▶ REQUIRED WORK
Among the records below, find each line containing the word "conditions" and copy it.

▶ STUDY MATERIAL

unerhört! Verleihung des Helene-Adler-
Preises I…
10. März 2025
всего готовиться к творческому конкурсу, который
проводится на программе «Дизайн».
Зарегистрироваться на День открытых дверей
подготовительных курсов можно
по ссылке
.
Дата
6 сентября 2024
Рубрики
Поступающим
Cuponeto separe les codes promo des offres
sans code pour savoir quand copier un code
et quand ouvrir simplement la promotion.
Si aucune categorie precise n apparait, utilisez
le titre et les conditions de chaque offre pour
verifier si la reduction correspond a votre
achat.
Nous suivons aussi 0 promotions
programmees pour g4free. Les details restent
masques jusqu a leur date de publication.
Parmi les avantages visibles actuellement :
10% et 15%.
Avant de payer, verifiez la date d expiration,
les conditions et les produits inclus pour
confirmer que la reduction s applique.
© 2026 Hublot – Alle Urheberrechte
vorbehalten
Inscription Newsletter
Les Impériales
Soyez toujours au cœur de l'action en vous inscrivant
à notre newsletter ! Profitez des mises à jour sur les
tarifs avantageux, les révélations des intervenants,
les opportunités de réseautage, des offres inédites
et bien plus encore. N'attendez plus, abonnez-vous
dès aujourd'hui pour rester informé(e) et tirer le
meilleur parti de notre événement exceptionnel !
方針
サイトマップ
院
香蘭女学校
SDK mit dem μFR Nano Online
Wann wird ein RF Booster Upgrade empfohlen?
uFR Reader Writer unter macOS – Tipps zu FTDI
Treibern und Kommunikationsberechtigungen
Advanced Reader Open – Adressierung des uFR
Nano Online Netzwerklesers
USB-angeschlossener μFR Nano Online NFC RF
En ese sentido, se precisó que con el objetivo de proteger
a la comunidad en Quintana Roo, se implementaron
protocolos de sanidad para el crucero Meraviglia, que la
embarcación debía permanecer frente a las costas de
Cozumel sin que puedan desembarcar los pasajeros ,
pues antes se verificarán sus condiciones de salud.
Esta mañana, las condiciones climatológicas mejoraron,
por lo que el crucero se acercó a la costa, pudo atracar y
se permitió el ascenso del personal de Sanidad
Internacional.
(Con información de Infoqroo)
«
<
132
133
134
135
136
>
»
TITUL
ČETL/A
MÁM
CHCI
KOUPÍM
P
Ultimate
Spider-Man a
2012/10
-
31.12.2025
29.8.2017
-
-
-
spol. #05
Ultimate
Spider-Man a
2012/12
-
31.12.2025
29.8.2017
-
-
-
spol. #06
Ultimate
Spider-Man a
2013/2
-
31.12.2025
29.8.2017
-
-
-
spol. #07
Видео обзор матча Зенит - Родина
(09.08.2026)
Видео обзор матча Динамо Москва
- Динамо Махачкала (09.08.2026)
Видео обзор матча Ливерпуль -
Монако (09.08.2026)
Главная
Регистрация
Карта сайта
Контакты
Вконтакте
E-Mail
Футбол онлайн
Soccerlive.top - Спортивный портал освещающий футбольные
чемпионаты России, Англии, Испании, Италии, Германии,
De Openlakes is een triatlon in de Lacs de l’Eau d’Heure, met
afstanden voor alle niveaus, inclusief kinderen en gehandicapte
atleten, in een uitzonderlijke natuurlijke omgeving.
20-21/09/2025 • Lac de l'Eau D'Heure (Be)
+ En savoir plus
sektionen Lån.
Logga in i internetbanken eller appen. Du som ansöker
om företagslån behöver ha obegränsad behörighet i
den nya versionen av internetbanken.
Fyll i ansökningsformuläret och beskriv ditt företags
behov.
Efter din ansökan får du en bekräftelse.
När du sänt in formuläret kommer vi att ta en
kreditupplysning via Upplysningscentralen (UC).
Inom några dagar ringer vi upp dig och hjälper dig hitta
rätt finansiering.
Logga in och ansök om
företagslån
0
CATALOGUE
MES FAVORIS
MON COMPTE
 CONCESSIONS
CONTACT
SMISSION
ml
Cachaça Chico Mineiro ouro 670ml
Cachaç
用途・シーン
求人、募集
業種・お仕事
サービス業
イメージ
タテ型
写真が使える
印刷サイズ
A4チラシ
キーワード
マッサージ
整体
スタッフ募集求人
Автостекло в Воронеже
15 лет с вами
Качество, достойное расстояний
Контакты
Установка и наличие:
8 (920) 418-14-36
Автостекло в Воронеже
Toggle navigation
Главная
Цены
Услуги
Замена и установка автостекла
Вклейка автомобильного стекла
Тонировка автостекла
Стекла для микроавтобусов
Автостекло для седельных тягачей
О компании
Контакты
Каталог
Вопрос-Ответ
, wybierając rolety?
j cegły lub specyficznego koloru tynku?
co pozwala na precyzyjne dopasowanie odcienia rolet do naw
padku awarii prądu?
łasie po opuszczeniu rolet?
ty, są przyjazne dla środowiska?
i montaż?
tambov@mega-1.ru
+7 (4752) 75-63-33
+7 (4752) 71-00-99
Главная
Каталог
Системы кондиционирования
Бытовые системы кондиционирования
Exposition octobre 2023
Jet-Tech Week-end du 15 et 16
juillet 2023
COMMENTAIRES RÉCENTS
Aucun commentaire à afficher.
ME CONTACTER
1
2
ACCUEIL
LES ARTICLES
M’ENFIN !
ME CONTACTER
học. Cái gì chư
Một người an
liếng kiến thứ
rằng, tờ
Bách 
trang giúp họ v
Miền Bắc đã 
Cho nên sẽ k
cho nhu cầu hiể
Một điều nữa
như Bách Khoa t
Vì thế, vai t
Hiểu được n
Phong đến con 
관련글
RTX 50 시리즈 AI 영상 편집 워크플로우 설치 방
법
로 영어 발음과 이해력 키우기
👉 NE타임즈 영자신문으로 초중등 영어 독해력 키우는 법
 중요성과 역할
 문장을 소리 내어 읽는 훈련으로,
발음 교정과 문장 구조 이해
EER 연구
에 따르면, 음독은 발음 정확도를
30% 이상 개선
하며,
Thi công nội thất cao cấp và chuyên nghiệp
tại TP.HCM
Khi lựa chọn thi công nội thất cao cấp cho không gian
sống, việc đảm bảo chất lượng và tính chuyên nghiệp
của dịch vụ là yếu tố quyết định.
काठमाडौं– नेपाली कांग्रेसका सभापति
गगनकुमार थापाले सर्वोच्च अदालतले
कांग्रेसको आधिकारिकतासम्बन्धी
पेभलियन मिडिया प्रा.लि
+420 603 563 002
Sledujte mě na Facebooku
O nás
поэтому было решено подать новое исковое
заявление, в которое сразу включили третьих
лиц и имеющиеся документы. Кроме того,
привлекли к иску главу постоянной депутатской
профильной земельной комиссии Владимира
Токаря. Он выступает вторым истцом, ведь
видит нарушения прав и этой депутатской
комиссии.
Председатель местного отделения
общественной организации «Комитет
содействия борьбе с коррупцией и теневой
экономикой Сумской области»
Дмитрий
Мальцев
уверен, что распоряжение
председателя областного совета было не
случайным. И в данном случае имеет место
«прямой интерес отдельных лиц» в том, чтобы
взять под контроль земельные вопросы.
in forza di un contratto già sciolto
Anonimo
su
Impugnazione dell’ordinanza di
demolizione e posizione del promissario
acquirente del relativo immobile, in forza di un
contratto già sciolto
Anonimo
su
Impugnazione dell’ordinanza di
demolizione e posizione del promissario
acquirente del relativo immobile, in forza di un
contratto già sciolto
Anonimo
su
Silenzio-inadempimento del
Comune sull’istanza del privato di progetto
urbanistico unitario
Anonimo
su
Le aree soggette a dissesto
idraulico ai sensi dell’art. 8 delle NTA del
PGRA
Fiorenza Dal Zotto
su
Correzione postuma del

▶ REPLY
le titre et les conditions de chaque offre pour
les conditions et les produits inclus pour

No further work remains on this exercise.